Just like in politics, you need to be arrogant and something of a true High School loser - e.g. you can't get published (your pride is hurt), then gather up some of your friends, gather up some money and create your own publication - "The New Journal of the Arrogant Professors".
I've only been impressed by a few professors.
Actually, at my undergrad there two (2) camps among the professors in my department, the communists granola crowd and the fascists. In one incident a professor threw a chair at another for giving a computer resources contract to the company owned by a friend.
There were also reports and FBI investigation on professors brandishing handguns.
Wow, that's not how I had pictured him. I had a medical ethics class in college where one of his books - "Politically Correct Death" - was required reading. It's an extremely well-reasoned argument against abortion; I still own it.
Of course I went to a conservative Christian university - Liberty - and by the way, there was no tenure there.
Lester Roloff, who graduated from Baylor back when it was an honorable institution, warned of Baylor's failure in the 1980's.
Nothing's wrong with Beckwith - the problem is with Baylor.
At least half of the alums of these schools are conservative. Why do they continue to support them financially? I just do not understand.
So sad, too bad, Baylor goes the way of all flesh, the way of the natural man. As has most Universities (Yale, Harvard, Princton, founded by Godly men that purposed to make known the Gospel of Jesus Christ)
(shrug)--Baylor is run by its law school, and it's a litigator's law school.
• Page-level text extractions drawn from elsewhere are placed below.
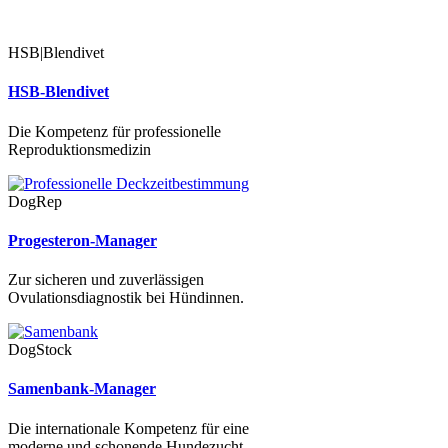
HSB|Blendivet
HSB-Blendivet
Die Kompetenz für professionelle
Reproduktionsmedizin
DogRep
Progesteron-Manager
Zur sicheren und zuverlässigen
Ovulationsdiagnostik bei Hündinnen.
DogStock
Samenbank-Manager
Die internationale Kompetenz für eine
moderne und schonende Hundezucht.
Start a Baptist school, then surrender to "Wolfram and Hart"?
Baylor's well on its way to becoming a secularized institution. Sloane's vision although still techincally alive is in the process of being scuttled. Their association with the BGCT as opposed to the SBTC pretty much assures Baylor will continue down this road.
The BGCT has become increasingly liberal (they've cut off all funding to Southwestern Seminary in FT. Worth) and are in the process of jettisoning all the conservative elements within their state convention. It's too bad, Baylor had a real chance to make a difference just a few years ago, but on this path they'll become just another liberal, secular university.
Not to liberal academia, anyway, to whom this let's-cover-our-pathetic-tuchises high-handedness is quotidian.
I hate seeing this happen!
My daughter thought about attending Baylor.